**DATA TO EXAMINE:**
*** Begin section ***

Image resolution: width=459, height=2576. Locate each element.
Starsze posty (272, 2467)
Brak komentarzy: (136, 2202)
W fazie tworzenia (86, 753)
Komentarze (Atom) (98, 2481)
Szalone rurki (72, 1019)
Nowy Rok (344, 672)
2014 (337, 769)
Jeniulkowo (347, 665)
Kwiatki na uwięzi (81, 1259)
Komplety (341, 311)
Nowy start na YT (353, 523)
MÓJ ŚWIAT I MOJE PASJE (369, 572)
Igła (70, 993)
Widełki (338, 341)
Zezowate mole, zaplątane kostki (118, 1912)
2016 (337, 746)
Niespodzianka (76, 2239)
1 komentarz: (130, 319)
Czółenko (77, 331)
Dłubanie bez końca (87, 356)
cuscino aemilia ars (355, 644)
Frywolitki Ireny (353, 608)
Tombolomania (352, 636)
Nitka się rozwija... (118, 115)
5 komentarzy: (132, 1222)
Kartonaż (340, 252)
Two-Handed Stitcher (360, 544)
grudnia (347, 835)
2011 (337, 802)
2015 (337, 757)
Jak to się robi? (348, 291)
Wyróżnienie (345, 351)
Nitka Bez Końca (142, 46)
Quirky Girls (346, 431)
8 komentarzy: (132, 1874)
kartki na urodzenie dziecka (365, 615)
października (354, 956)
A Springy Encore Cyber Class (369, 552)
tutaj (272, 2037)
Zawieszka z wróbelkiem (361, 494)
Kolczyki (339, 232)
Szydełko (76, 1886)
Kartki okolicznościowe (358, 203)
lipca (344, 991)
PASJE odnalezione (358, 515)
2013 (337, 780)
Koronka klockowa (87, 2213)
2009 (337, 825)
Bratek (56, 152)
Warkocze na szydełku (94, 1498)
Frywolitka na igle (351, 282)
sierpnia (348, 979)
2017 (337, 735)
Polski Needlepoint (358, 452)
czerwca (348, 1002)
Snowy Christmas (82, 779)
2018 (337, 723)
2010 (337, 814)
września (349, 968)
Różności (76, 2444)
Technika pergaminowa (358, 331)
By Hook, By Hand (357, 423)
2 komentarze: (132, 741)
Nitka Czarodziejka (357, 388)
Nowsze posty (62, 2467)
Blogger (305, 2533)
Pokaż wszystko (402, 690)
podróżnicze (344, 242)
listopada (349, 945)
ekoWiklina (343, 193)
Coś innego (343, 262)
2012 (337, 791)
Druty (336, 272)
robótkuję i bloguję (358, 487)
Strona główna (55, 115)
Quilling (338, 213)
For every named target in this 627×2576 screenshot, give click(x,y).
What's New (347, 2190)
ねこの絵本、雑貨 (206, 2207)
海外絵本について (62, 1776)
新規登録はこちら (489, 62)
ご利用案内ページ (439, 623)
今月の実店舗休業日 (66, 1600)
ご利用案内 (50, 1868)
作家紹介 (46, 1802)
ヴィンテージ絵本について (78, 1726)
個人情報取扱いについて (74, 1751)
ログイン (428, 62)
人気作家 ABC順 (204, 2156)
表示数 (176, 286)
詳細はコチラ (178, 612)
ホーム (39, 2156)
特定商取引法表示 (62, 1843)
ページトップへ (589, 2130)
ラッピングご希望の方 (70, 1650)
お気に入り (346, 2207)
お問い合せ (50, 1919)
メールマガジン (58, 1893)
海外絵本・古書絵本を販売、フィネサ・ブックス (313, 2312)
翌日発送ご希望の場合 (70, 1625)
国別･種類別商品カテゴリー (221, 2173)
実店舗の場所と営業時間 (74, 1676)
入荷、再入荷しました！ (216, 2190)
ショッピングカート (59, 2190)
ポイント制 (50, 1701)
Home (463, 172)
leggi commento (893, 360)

*** End section ***

**TASK DESCRIPTION:** Using the records above, select and copy every line that has the word "PASJE".

**COMPLETED EXERCISE:**
MÓJ ŚWIAT I MOJE PASJE (369, 572)
PASJE odnalezione (358, 515)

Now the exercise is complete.